In the 1990s the ‘being-here’ perspective on presence design is initially overshadowed by the many commercial promises of technology to create time and place independent connections and communities. The possibilities of the new technologies are also, however, explored in less commercial settings aimed to contribute to local communities.

Felsenstein’s Community Memory project in San Francisco, the Domesday project in the UK, Geocities in the USA and for example the Digital City of Amsterdam, facilitate thousands of people to explore and co-design online experiences in the emerging digital culture at the time (Castells 2001). The quest in these initiatives was to create added value by using ICT technologies for local community involvement.

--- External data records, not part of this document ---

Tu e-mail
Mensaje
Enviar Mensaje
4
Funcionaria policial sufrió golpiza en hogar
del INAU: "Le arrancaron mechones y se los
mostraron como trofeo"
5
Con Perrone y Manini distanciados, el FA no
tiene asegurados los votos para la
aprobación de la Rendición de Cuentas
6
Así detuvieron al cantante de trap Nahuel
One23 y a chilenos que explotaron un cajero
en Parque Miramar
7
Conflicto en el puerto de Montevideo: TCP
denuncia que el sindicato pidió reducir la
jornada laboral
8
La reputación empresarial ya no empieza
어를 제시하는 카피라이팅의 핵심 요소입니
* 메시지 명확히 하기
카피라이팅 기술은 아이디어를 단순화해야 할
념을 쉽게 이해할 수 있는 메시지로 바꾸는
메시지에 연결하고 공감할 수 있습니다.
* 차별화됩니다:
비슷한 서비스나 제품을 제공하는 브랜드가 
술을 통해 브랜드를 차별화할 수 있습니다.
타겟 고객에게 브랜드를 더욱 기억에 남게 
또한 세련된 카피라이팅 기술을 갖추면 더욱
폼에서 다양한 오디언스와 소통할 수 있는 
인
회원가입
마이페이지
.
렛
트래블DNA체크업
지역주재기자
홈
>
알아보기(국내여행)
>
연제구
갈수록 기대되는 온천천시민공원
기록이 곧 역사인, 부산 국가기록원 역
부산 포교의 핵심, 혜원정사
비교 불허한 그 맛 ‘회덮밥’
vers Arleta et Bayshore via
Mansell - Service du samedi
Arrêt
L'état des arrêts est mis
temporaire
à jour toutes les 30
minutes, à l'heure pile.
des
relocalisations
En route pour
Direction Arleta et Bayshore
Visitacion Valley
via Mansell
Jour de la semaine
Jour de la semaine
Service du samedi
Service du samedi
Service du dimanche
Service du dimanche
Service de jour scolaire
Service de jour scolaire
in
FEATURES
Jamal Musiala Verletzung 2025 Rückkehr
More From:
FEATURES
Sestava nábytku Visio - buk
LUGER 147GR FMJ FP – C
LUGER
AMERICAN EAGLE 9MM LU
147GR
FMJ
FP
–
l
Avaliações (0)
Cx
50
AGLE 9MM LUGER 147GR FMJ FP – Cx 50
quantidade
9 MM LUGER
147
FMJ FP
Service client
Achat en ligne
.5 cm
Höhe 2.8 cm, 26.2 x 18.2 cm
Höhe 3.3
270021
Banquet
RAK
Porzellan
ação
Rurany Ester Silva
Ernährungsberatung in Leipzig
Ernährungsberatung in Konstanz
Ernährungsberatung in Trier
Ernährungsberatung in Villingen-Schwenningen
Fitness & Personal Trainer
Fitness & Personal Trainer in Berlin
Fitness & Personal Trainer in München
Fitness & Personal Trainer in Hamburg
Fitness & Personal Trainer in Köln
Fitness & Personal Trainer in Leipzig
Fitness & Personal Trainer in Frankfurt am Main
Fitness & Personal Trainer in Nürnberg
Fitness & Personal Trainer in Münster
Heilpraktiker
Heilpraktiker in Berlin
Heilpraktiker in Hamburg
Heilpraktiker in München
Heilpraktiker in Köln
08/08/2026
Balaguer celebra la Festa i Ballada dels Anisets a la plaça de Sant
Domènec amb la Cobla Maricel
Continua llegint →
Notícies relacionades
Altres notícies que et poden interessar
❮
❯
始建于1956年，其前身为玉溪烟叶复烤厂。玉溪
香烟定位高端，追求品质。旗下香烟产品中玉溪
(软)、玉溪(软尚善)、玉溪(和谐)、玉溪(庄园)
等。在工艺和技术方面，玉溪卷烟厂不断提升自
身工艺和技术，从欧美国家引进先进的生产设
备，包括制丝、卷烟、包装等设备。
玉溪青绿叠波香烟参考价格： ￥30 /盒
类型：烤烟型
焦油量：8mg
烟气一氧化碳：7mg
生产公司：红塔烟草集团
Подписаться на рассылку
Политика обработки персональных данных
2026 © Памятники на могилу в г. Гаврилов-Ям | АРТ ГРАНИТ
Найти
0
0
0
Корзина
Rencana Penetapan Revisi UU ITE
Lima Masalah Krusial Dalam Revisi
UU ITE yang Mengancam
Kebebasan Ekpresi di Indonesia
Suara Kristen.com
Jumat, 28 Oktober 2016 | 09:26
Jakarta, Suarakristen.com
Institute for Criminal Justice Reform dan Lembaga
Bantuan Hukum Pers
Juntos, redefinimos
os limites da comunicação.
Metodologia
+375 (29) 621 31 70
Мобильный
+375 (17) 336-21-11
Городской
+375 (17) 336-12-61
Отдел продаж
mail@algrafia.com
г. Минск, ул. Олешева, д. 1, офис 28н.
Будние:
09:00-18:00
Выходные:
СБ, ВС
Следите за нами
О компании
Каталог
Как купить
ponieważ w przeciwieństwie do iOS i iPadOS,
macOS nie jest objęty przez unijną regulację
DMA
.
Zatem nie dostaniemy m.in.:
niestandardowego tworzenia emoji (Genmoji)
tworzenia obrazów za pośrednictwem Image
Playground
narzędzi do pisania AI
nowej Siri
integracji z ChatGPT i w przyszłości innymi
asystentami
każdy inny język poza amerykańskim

The challenge was and is to make the ‘being there’ of relevance to the ‘being here’.
This is also the perspective taken by Gullstrom in which the influence of framing in architecture leads to the basis for new architectures for presence in which other places through elaborate visual perspectives, with or without the use of technology, are made present as ‘being-here’ (Gullstrom 2010).
In 2007 Nevejan claims there is a direct relation between design for presence and design for trust in the emerging network society in which on- and offline realities merge in which ultimately the ‘being-here’ is distinct (Nevejan 2007). Mediated presence contributes to language and concepts we as people share, but natural presence, the being-here, is distinct because it holds the ethical dimension of an individual life. The physical steering towards well-being and survival is distinct for our individual lives and is distinct from how we touch each others lives, as discussed below. In pain we respond different to our environment than when we are healthy and fit. When being in each other’s physical presence, we can literally care for each other. When in conflict, physical presence allows for more expression in both aggression and compassion. Communication with others, who have other perceptions and convictions, has more bandwidth in natural presence than in mediated presence. This is a reason why project teams at the beginning and at the end of a project often come together in real life. Then they can ask “What is good to do?” and “Is it good what we do?”.